Sechaba ka'Nkosi. File Image: IOL
JOHANNESBURG - South Africa last week commemorated the lives of the 34 mineworkers who perished at the hands of the police six years ago.

The Marikana Massacre, in which the most marginalised of the country’s working people were brutally killed for demanding to be treated like other decent beings, remains the deadliest indicator of how toxic the collusion between the state and big business can ever be. We lived it under apartheid.

We saw it in democracy.

Sadly, Lonmin, the company that was at the centre of the wildcat strike that turned into the biggest blemish in post-apartheid South Africa, saw fit to use the opportunity to run an elaborate PR campaign. The company went into overdrive to showcase how well it was treating its workers. It said it had set aside R500million to build better houses for the mineworkers.

“Housing has been a key focus of the company’s social and labour plans, with modern housing developments being built for many of its employees,” said human resources executive Khaya Ngcwembe.

“Lonmin’s financial investment in housing since 2013 will have reached R500m by the end of this year, funds that have made it possible to convert all the single-sex legacy hostels into 2162 single units and 759 family units.

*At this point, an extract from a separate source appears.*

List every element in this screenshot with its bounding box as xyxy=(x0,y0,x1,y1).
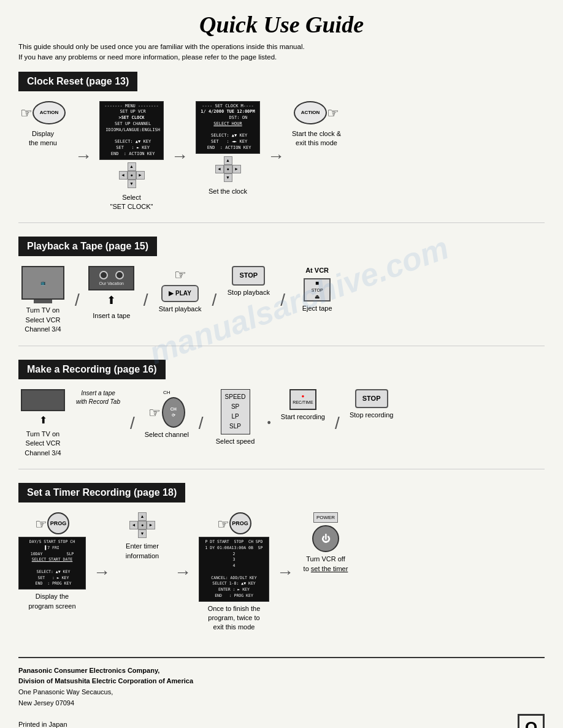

“A total of 1240 apartments have also been built by Lonmin and will all be fully occupied by the end of 2018.”

Chief executive Ben Magara went even further, saying the rock drillers who were at the centre of the strike would only realise the R12500 wage that their colleagues died for next year. However, he said Lonmin did not have enough money to fulfil its commitments, hence the R5billion sale to Sibanye-Stillwater.

In a different world, this would be called talking with forked tongues and bargaining in bad faith as Lonmin has a dagger sharpened behind the workers’ backs. Besides the sale to Sibanye-Stillwater, Lonmin is planning to retrench at least 3000 workers during the current financial year. By 2020, 12600 jobs will be offloaded.

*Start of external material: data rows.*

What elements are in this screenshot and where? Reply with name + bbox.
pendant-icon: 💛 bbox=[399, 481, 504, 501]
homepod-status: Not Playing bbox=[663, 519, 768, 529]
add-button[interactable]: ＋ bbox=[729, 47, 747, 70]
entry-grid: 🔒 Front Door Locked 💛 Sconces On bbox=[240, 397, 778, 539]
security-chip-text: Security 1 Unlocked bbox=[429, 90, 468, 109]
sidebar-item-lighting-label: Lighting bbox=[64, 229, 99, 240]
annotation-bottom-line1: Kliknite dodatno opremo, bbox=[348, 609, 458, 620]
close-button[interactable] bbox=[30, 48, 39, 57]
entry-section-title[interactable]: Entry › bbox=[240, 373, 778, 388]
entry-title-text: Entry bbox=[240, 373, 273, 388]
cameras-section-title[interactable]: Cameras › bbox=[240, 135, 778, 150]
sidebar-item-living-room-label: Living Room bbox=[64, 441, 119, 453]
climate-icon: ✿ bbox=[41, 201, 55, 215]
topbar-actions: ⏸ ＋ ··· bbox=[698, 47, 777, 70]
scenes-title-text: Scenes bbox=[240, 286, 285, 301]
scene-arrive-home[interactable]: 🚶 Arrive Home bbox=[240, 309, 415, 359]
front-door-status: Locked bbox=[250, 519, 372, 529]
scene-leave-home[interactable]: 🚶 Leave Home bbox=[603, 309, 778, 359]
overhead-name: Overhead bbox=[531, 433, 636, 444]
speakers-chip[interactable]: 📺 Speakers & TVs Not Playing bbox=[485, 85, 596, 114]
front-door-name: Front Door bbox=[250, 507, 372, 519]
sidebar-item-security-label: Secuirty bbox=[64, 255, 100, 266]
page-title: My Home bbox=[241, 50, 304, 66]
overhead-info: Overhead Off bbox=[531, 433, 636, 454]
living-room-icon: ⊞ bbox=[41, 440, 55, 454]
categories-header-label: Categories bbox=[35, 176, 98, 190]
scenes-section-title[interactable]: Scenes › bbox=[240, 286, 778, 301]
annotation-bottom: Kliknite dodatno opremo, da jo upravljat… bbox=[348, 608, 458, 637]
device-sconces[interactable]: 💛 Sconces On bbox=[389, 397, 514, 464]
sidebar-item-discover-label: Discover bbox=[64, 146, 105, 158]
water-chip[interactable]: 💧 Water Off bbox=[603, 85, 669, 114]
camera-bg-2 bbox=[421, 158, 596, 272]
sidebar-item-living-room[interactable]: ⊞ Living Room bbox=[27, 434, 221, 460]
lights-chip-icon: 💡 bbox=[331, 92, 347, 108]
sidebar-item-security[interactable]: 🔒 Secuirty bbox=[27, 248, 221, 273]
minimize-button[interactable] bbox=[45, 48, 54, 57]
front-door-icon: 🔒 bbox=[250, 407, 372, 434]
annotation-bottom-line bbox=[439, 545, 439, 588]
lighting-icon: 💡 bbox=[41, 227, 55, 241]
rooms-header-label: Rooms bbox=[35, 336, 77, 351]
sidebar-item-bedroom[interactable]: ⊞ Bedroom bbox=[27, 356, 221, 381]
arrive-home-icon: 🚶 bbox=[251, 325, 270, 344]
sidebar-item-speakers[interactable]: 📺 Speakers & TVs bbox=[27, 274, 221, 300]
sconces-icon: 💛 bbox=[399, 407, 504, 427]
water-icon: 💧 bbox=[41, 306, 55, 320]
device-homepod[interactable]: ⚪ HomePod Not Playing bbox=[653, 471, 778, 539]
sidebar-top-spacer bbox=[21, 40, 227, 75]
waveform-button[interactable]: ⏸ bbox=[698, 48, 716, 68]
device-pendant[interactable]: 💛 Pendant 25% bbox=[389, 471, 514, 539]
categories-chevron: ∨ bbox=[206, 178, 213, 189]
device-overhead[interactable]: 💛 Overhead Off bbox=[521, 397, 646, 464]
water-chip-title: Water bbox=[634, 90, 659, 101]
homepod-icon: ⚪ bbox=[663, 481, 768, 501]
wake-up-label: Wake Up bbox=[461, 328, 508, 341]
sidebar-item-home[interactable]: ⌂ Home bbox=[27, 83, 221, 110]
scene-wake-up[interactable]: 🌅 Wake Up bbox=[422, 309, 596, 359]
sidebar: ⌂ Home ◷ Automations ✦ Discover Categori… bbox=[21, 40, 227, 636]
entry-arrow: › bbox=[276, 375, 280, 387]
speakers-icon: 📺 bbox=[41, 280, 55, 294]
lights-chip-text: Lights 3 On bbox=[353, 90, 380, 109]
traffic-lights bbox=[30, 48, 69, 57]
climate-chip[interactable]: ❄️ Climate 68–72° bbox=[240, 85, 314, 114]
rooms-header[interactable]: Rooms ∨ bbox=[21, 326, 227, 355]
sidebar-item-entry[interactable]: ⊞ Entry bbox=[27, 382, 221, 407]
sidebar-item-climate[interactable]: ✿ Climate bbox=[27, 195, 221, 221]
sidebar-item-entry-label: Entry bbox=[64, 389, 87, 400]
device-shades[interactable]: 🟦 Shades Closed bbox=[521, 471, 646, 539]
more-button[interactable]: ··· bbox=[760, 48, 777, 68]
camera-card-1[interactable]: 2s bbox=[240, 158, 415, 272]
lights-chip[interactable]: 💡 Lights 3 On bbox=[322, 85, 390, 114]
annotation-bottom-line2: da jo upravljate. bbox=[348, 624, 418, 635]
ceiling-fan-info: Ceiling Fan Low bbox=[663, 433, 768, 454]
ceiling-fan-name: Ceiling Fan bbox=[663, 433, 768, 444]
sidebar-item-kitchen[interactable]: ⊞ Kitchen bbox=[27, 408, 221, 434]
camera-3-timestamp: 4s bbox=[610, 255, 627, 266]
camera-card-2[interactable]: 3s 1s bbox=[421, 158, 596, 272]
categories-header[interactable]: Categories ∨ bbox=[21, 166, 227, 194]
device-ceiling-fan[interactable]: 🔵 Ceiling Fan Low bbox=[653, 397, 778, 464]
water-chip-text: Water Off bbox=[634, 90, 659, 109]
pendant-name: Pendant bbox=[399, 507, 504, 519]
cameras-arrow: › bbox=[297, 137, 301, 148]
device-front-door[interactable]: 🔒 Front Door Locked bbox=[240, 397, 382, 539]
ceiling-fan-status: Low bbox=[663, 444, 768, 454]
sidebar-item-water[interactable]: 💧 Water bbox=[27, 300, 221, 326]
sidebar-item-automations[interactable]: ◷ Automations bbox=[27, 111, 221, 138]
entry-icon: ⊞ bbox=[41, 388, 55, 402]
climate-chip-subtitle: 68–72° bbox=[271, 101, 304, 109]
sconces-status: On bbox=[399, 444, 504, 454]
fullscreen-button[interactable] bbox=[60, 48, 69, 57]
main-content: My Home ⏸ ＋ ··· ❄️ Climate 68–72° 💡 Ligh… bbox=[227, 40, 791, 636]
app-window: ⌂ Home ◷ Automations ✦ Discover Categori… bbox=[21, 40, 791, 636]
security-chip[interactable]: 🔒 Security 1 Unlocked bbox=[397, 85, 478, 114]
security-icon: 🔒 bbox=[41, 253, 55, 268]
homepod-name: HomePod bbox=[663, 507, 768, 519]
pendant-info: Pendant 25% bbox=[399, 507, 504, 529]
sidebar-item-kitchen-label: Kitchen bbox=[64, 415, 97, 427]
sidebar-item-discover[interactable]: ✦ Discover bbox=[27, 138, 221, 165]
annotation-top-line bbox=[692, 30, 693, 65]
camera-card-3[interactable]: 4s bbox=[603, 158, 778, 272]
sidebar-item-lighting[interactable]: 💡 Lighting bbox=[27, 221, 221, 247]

Nearby, Impala Platinum (Implats) has also flagged that it will let go of 13000 jobs at its local mines in the next two years.

Now there is nothing wrong with any company embarking on a restructuring exercise to remain viable. It is one of the best ways to reposition in the face of a saturated market.

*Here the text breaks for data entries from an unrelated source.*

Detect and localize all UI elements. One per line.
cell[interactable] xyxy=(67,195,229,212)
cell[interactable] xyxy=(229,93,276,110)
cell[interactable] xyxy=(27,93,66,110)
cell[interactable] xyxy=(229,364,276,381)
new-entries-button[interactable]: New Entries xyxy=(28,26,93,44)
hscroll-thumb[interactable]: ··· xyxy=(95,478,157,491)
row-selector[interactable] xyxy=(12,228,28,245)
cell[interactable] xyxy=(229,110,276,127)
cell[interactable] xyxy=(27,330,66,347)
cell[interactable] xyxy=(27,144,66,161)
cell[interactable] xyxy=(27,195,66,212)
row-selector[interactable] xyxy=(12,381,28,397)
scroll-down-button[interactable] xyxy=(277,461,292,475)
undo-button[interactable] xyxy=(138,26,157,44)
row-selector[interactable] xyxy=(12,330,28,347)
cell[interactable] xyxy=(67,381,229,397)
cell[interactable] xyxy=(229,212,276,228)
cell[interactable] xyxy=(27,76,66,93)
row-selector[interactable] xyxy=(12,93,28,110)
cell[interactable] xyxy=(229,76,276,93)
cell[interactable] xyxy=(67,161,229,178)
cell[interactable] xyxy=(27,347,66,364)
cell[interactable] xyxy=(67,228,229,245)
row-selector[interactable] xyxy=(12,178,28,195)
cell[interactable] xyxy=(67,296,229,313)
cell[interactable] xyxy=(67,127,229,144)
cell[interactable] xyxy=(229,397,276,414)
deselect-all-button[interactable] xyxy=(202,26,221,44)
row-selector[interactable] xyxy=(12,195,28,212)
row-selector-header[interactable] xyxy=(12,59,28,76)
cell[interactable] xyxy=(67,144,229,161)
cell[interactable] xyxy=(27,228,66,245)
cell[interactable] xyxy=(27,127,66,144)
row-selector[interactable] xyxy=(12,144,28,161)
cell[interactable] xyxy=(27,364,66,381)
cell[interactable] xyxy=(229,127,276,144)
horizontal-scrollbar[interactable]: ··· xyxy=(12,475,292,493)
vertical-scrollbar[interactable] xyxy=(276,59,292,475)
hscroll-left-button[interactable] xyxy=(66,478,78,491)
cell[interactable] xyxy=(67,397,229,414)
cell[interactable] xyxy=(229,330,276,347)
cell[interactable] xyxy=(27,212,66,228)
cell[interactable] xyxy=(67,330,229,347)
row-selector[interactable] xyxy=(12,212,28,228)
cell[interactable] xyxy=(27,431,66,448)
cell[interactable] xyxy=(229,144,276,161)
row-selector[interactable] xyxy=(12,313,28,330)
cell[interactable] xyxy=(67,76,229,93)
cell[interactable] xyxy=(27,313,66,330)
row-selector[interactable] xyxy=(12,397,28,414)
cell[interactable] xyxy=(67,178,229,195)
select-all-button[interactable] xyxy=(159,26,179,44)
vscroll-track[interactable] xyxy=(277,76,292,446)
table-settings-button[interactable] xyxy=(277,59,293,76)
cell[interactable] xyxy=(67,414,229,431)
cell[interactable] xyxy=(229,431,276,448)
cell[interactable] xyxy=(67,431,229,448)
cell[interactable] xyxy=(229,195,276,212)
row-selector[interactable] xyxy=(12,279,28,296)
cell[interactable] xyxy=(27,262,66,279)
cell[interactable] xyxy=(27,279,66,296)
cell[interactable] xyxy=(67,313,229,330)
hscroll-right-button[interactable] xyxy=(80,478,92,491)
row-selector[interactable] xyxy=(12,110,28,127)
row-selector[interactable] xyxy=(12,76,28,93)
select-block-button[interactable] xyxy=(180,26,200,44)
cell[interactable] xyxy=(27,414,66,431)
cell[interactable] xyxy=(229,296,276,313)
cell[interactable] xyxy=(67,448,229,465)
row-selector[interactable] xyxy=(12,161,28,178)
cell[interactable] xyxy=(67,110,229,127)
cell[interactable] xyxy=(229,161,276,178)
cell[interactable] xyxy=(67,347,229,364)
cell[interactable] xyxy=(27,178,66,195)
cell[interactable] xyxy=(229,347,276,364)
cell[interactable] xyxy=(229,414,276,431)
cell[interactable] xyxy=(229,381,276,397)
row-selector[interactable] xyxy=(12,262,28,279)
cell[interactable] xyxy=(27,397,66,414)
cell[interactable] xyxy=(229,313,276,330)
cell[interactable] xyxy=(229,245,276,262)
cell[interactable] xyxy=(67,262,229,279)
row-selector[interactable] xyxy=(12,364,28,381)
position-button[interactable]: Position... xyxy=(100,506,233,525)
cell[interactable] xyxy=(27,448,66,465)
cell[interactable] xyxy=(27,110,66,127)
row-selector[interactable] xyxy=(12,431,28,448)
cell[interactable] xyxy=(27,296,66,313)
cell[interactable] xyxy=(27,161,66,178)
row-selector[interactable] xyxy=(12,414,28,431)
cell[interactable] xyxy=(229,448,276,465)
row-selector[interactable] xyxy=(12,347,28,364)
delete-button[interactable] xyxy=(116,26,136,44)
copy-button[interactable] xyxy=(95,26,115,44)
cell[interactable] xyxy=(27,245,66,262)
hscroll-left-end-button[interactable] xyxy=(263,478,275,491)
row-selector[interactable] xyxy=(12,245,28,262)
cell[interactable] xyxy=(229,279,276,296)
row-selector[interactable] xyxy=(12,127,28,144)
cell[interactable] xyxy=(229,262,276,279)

And US President Donald Trump has also not been kinder to mining companies. His anger against the world has pushed commodity prices down even further at a time when China’s appetite for commodities appears to have dampened.

This depressing global outlook is amplified locally by Statistics South Africa (Stats SA), which recently released data showing that the mining sector in South Africa fell 9.9percent in the first quarter largely as a result of lower gold, platinum group metals and iron ore production.

South African mines, which used to yield output way above any other country in the world, now burn billions of rand each year because operations are simply not profitable and production costs are high.

No right-thinking shareholder would want to be associated with such losses.

But the decision to use such a tragic event for cheap PR is - even by Lonmin’s own standards - disingenuous.

Squalid conditions

Marikana has not changed much since the massacre in 2012.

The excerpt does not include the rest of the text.